Por Nelson Cilo
Geraldo da Silva, coordenador de uma escolinha de futebol da
Prefeitura
O ex-centroavante Geraldão, um dos maiores artilheiros da história do Corinthians, não é apenas um técnico que ensina os segredos do futebol aos
meninos carentes do Jardim Pery (Vila Dionísio, zona oeste de São Paulo). Há
dois anos, o ex-craque se envolve no Projeto Sucupira, destinado a retirar
crianças e jovens carentes (dos 7 aos 17 anos) das ruas da capital. “Aqui,
procuramos prestar todo tipo de assistência social. Se o garoto precisa de
atendimento médico, odontológico ou psicológico, a gente encaminha na hora”, diz
Geraldão.
Um dos maiores problemas, reconhece, é a falta de nutrição. No
entanto, os alunos que aparecem na escolinha da rua Santa Lucrécia de Aguiar
recebem, segundo ele, alimentação adequada ao desenvolvimento físico e
intelectual. Lá, estão pelo menos 400 inscritos.
Durante as palestras, o professor Geraldo da Silva não se liga
apenas na habilidade dos futuros talentos. Entre outras coisas, tenta mostrar os
riscos do cigarro, drogas e alcoolismo. Aponta o caminho correto para quem deve,
antes de mais nada, assumir atitudes positivas na vida. Só assim, aconselha,
todos um dia poderão — quem sabe — se transformar em vencedores também no
futebol. “É uma atividade que agrada muito.”

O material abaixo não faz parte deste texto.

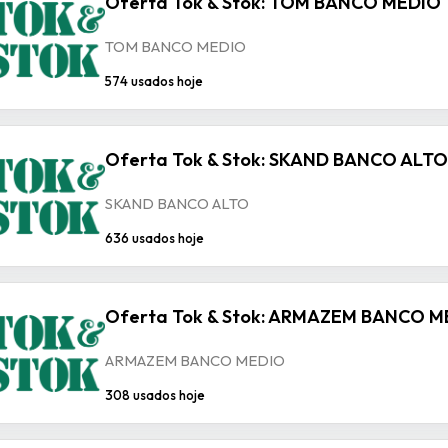
Oferta Tok & Stok: TOM BANCO MEDIO
TOM BANCO MEDIO
574 usados hoje
Oferta Tok & Stok: SKAND BANCO ALTO
SKAND BANCO ALTO
636 usados hoje
Oferta Tok & Stok: ARMAZEM BANCO M
ARMAZEM BANCO MEDIO
308 usados hoje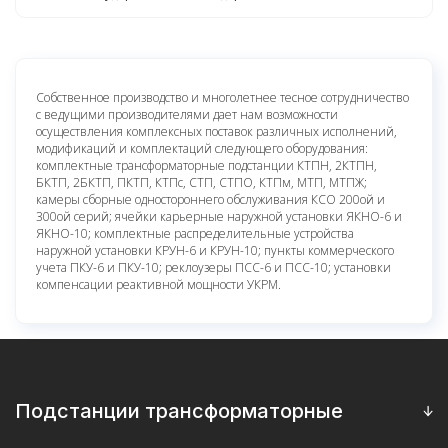
Собственное производство и многолетнее тесное сотрудничество
с ведущими производителями дает нам возможности
осуществления комплексных поставок различных исполнений,
модификаций и комплектаций следующего оборудования:
комплектные трансформаторные подстанции КТПН, 2КТПН,
БКТП, 2БКТП, ПКТП, КТПс, СТП, СТПО, КТПм, МТП, МТПЖ;
камеры сборные одностороннего обслуживания КСО 200ой и
300ой серий; ячейки карьерные наружной установки ЯКНО-6 и
ЯКНО-10; комплектные распределительные устройства
наружной установки КРУН-6 и КРУН-10; пункты коммерческого
учета ПКУ-6 и ПКУ-10; реклоузеры ПСС-6 и ПСС-10; установки
компенсации реактивной мощности УКРМ.
Подстанции трансформаторные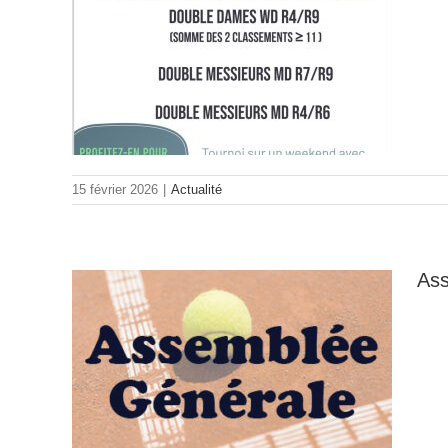
e
15 février 2026
|
Actualité
Ass
le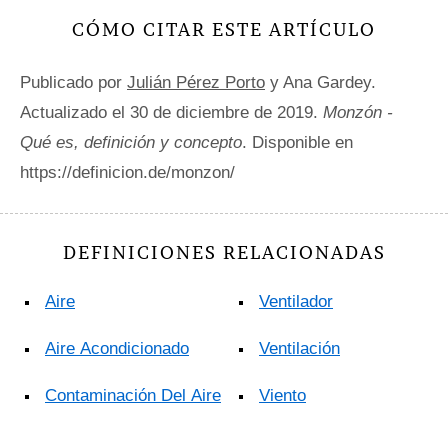
CÓMO CITAR ESTE ARTÍCULO
Publicado por
Julián Pérez Porto
y Ana Gardey.
Actualizado el 30 de diciembre de 2019.
Monzón -
Qué es, definición y concepto
. Disponible en
https://definicion.de/monzon/
DEFINICIONES RELACIONADAS
Aire
Ventilador
Aire Acondicionado
Ventilación
Contaminación Del Aire
Viento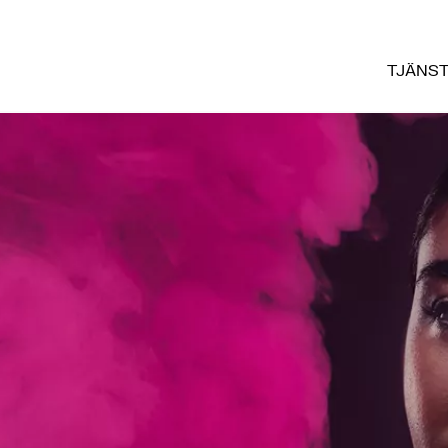
TJÄNS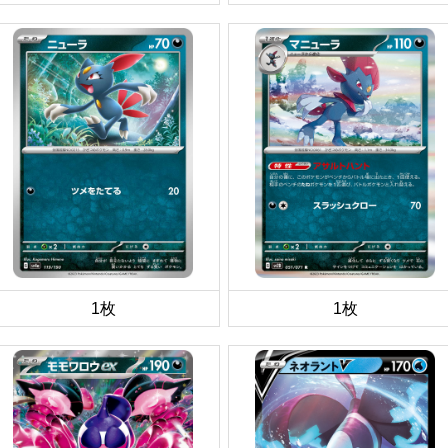
1枚
1枚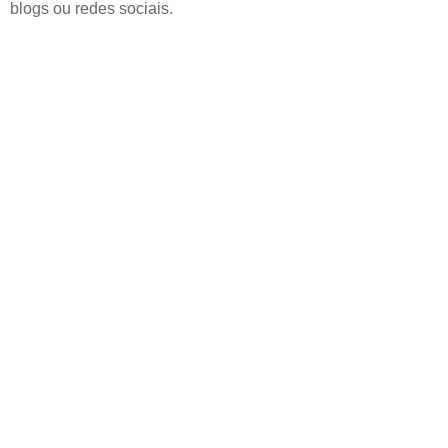
blogs ou redes sociais.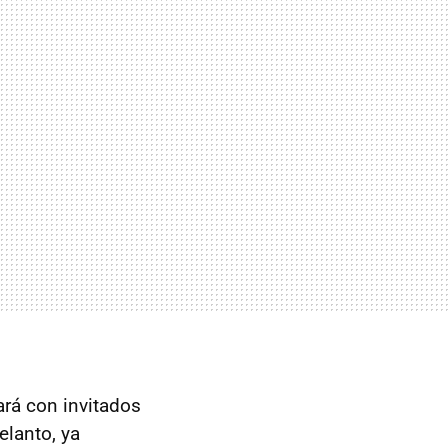
ará con invitados
elanto, ya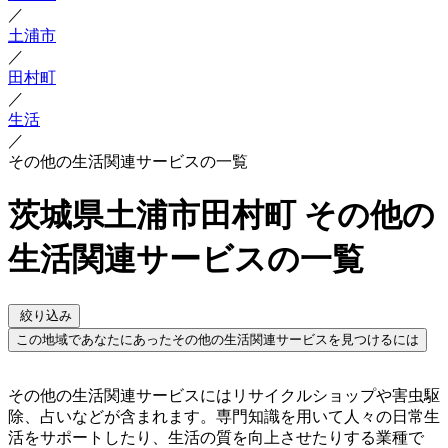
／
土浦市
／
田村町
／
生活
／
その他の生活関連サービスの一覧
茨城県土浦市田村町 その他の
生活関連サービスの一覧
絞り込み
この地域であなたにあったその他の生活関連サービスを見つけるには
その他の生活関連サービスにはリサイクルショップや害虫駆
除、占いなどが含まれます。専門知識を用いて人々の日常生
活をサポートしたり、生活の質を向上させたりする業種で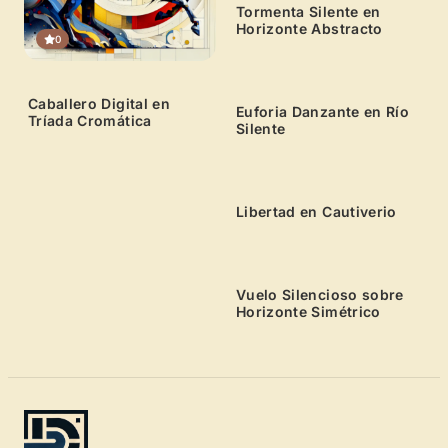
Tormenta Silente en
Horizonte Abstracto
0
0
Caballero Digital en
Euforia Danzante en Río
Tríada Cromática
Silente
0
Libertad en Cautiverio
0
Vuelo Silencioso sobre
Horizonte Simétrico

Às segundas, quartas e sextas-feiras, Geraldão se dedica ao
Projeto Sucupira. Nos finais de semana, coordena a escolinha do Macabi, no Horto
Florestal, um clube da colônia israelita. Sobram dois dias para curtir a família
— a mulher (Célia) e os três filhos (Fábio, Tiago e Thaís, respectivamente de
21, 19 e 15 anos de idade). “Levo uma rotina simples. É do trabalho para casa.”
Geraldão jura que não ficou rico na carreira. “No meu tempo, seria impossível.
Não existe mais amor à camisa. As maiores estrelas parecem mais preocupadas em
trocar de clube para assinar contratos milionários.”
Um dos episódios marcantes em sua carreira ocorreu em maio de
1974. Ao lado de Sócrates, ele defendia o Botafogo-SP contra o Corinthians, no
Parque São Jorge, no dia em que Rivelino agrediu o bandeirinha Mário Molina.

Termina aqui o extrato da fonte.